The Debt Ratio is a financial formula within the family of Leverage Ratios . It takes two numbers from your company’s balance sheet — total debt and total assets — and divides them. This produces a number that tells you the proportion of your business’ assets that are financed by debt.
Debt Ratio Formula:
Debt Ratio = total debt / total assets
Total debt: Total debt is found on your company’s balance sheet. It is all long-term loans and short-term liabilities added together.
Total assets: Total assets is the sum of all cash stores, accounts receivable, inventory, equipment, and anything else of value owned by your business. It can be calculated from your balance sheet by adding together fixed and current assets.
Balance sheet: A core financial statement that records a snapshot of a company’s assets, liabilities, and equity at the time of publication.

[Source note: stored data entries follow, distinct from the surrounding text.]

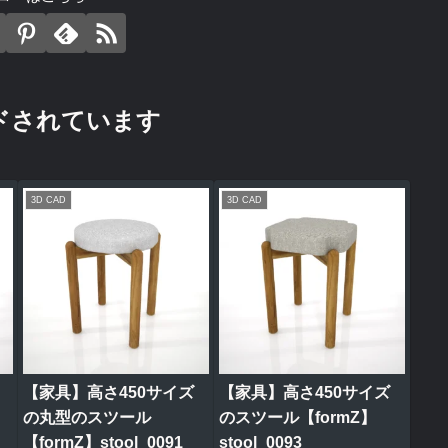
ドされています
3D CAD
3D CAD
【家具】高さ450サイズ
【家具】高さ450サイズ
の丸型のスツール
のスツール【formZ】
【formZ】stool_0091
stool_0093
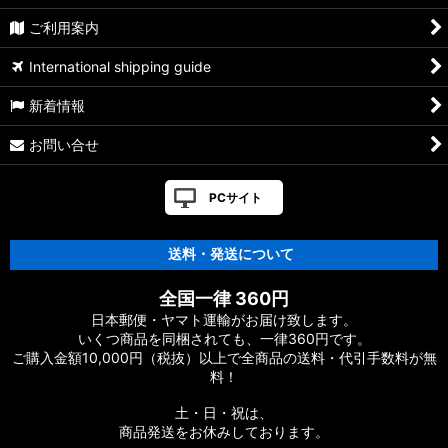
ご利用案内
International shipping guide
新着情報
お問い合せ
PCサイト
送料・発送について
全国一律 360円
日本郵便・ヤマト運輸がお届け致します。
いくつ商品を同梱されても、一律360円です。
ご購入金額10,000円（税抜）以上で全商品の送料・代引手数料が無
料！
土・日・祝は、
商品発送をお休みしております。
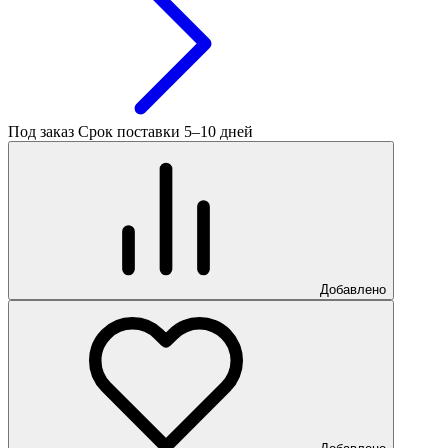
Под заказ
Срок поставки 5–10 дней
Добавлено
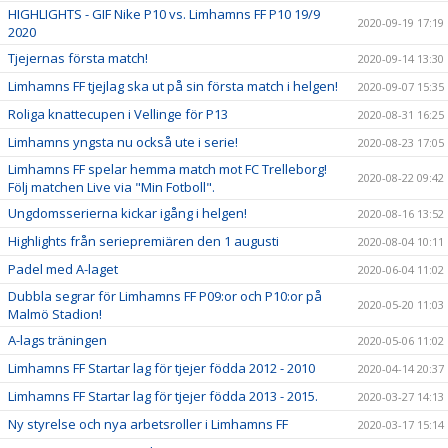
HIGHLIGHTS - GIF Nike P10 vs. Limhamns FF P10 19/9
2020-09-19 17:19
2020
Tjejernas första match!
2020-09-14 13:30
Limhamns FF tjejlag ska ut på sin första match i helgen!
2020-09-07 15:35
Roliga knattecupen i Vellinge för P13
2020-08-31 16:25
Limhamns yngsta nu också ute i serie!
2020-08-23 17:05
Limhamns FF spelar hemma match mot FC Trelleborg!
2020-08-22 09:42
Följ matchen Live via "Min Fotboll".
Ungdomsserierna kickar igång i helgen!
2020-08-16 13:52
Highlights från seriepremiären den 1 augusti
2020-08-04 10:11
Padel med A-laget
2020-06-04 11:02
Dubbla segrar för Limhamns FF P09:or och P10:or på
2020-05-20 11:03
Malmö Stadion!
A-lags träningen
2020-05-06 11:02
Limhamns FF Startar lag för tjejer födda 2012 - 2010
2020-04-14 20:37
Limhamns FF Startar lag för tjejer födda 2013 - 2015.
2020-03-27 14:13
Ny styrelse och nya arbetsroller i Limhamns FF
2020-03-17 15:14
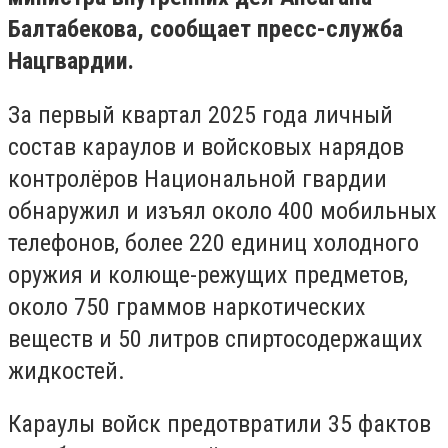
Балтабекова, сообщает пресс-служба
Нацгвардии.
За первый квартал 2025 года личный
состав караулов и войсковых нарядов
контролёров Национальной гвардии
обнаружил и изъял около 400 мобильных
телефонов, более 220 единиц холодного
оружия и колюще-режущих предметов,
около 750 граммов наркотических
веществ и 50 литров спиртосодержащих
жидкостей.
Караулы войск предотвратили 35 фактов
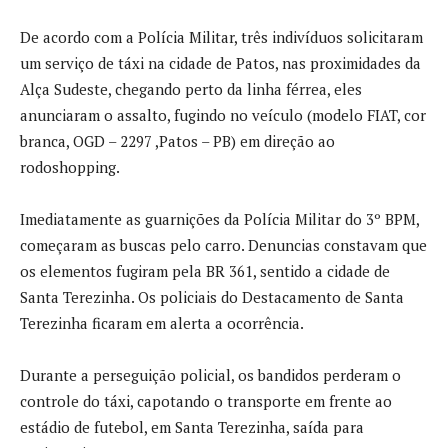
De acordo com a Polícia Militar, três indivíduos solicitaram
um serviço de táxi na cidade de Patos, nas proximidades da
Alça Sudeste, chegando perto da linha férrea, eles
anunciaram o assalto, fugindo no veículo (modelo FIAT, cor
branca, OGD – 2297 ,Patos – PB) em direção ao
rodoshopping.
Imediatamente as guarnições da Polícia Militar do 3º BPM,
começaram as buscas pelo carro. Denuncias constavam que
os elementos fugiram pela BR 361, sentido a cidade de
Santa Terezinha. Os policiais do Destacamento de Santa
Terezinha ficaram em alerta a ocorrência.
Durante a perseguição policial, os bandidos perderam o
controle do táxi, capotando o transporte em frente ao
estádio de futebol, em Santa Terezinha, saída para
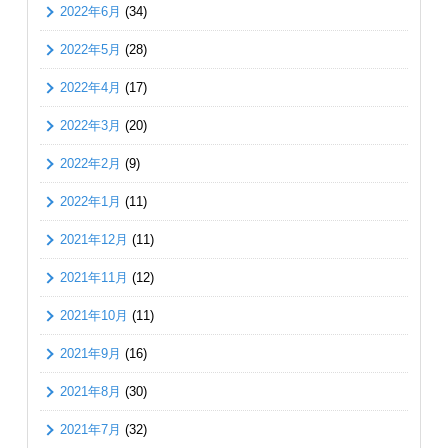
2022年6月
(34)
2022年5月
(28)
2022年4月
(17)
2022年3月
(20)
2022年2月
(9)
2022年1月
(11)
2021年12月
(11)
2021年11月
(12)
2021年10月
(11)
2021年9月
(16)
2021年8月
(30)
2021年7月
(32)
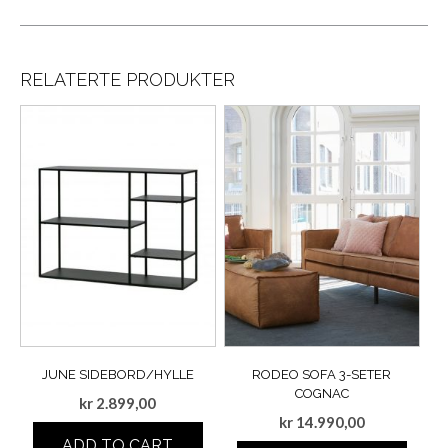
RELATERTE PRODUKTER
JUNE SIDEBORD/HYLLE
RODEO SOFA 3-SETER
COGNAC
kr
2.899,00
kr
14.990,00
ADD TO CART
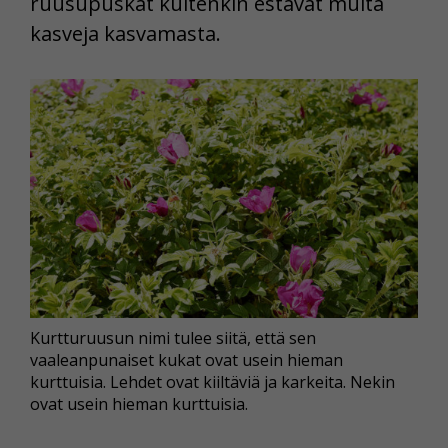
ruusupuskat kuitenkin estävät muita
kasveja kasvamasta.
Kurtturuusun nimi tulee siitä, että sen
vaaleanpunaiset kukat ovat usein hieman
kurttuisia. Lehdet ovat kiiltäviä ja karkeita. Nekin
ovat usein hieman kurttuisia.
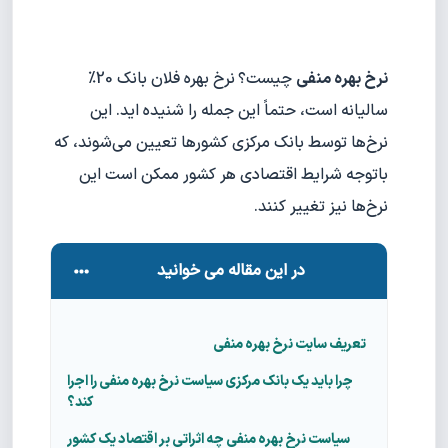
نرخ بهره منفی
چیست؟
نرخ بهره فلان بانک 20%
سالیانه است، حتماً این جمله را شنیده اید. این
نرخ‌ها توسط بانک مرکزی کشورها تعیین می‌شوند، که
باتوجه شرایط اقتصادی هر کشور ممکن است این
نرخ‌ها نیز تغییر کنند.
در این مقاله می خوانید
تعریف سایت نرخ بهره منفی
چرا باید یک بانک مرکزی سیاست نرخ بهره منفی را اجرا
کند؟
سیاست نرخ بهره منفی چه اثراتی بر اقتصاد یک کشور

For more information about the Balance Sheet, read our helpful blog post !
What can the debt ratio tell me about my business?
The debt ratio tells you the proportion of your company’s assets that are financed by debt, and indicates how leveraged your company currently is. It may be expressed as a decimal or percentage.
A debt ratio of exactly one (or 100%) means that you have equal amounts of debt and assets.
A number under one — such as .5, or 50% — means that half of your total assets are financed by debt. Banks and other lenders look favorably on lower debt ratios, as these indicate that the company is in a better position to pay off its obligations.
A ratio over one means your business currently holds more debt than assets, and you have negative equity. In this scenario, you may be at risk of defaulting on loans, or going bankrupt.
A higher debt ratio means your company is more leveraged, and taking on greater financial risk. However, leveraging is an important aspect of company growth, and too low of a debt ratio may indicate that a business owner is playing things too safely.
Debt ratios vary widely depending on the business model of the company. A business with greater variability in cash flow may keep an extremely low debt ratio to mitigate risk. Comparing your debt ratio to the ratio of companies of a similar size within your industry can give you a sense of whether or not you are within the average.